I shuffled through the area we call the Pubic Triangle: skin bars and brassers all the way along to Lothian Road. For this neck of town, think Student Central. Have I a Paul Calf attitude to them? Have I ever. Day I see a student paying for a bag of chips with a cheque, I’ll dispense a lesson he won’t forget.

The walking bit wasn’t for me. I jumped in a Joe Baxi. Turned out I had my times wrong anyway; I was running about half an hour late. Hoped Debs would believe my ‘on the way’ text message and hang fire.

Taxi driver said, ‘You’ll get an on-the-spot fine if you don’t put on the seat belt.’

‘What?’

‘It’s the new law – fines for not wearing the belts.’

Was I in the mood for this? Clue: no. ‘City’s full of radge ideas.’

I saw eyes appear in the rear-view mirror. ‘Y’see, that’s what I get for trying to do you a favour – nothing but abuse!’


Abuse?
I only said—’

‘Yeah, well, don’t . . . or you’ll be fucking walking.’

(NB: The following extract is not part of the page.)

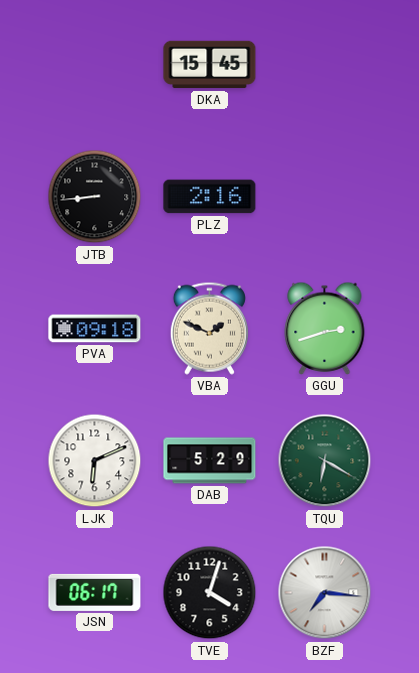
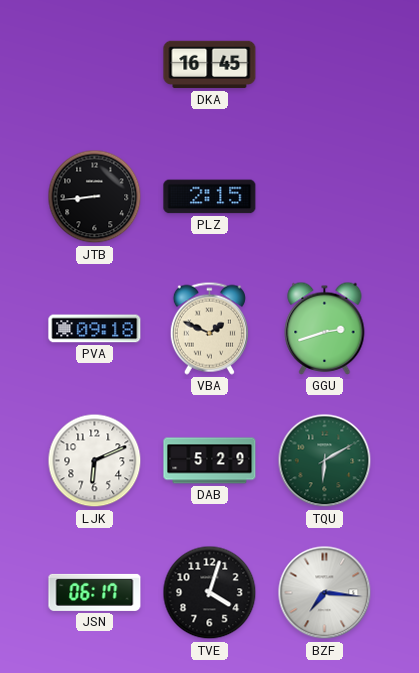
DKA: 15:45 -> 16:45
PLZ: 2:16 -> 2:15
TQU: 6:20 -> 6:10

It was a classic ‘It’s my ball and I’ll say who’s playing’ statement. Got my goat. ‘It’s your empire, pal. You make the rules.’

A screech of the brakes.

‘Do I look like I’m taking the fucking piss, boy? Always the same with you fucking winos.’

What was with this guy? He had the full-on kebab-meat complexion, about to tip me on the street for answering back. I felt my blood surge. ‘You sound like you’re full of shit, is what you sound like . . . Why don’t you try throwing me out of your fucking cab?’


You what
?’

I fired a hand through the cash slot, grabbed his ear and pulled his head into the Perspex. The cab shook with the thud of it.

‘Hearing better now?’ I said.

He slunk back, cowered against the wheel, then grabbed up the radio.

I got out.

Had to catch the bus on the slow route. By the time I got to the caf in the West End, Debs seethed.

‘I’m sorry, I ran into some transport difficulties.’

She said nothing – always a bad sign. I ignored it, asked if we should order.

The waitress came. I said, ‘Two coffees.’

She asked, ‘What kind of coffee?’

‘Oh, Christ, this rigmarole . . . Brown ones.’

Debs crossed her legs, smiled sweetly at the waitress, said, ‘Two lattes, please.’